## Directions for this task
Exactly retype the opening line of the entries and every line after it, ending with the line that contains "Nathan Stemple, president of Drake". Skip all pictures.

Collection entries
- - -

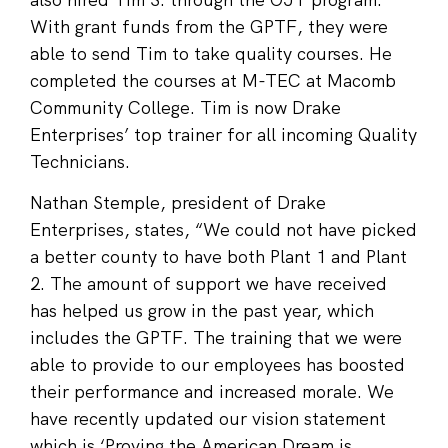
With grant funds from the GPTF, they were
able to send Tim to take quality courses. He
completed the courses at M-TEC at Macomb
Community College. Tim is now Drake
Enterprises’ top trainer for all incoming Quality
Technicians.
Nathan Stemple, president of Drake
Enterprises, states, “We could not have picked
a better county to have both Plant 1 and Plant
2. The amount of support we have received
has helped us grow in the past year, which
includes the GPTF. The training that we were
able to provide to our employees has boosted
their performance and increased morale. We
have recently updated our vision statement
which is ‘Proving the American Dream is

- - -

## Answer to the exercise
With grant funds from the GPTF, they were
able to send Tim to take quality courses. He
completed the courses at M-TEC at Macomb
Community College. Tim is now Drake
Enterprises’ top trainer for all incoming Quality
Technicians.
Nathan Stemple, president of Drake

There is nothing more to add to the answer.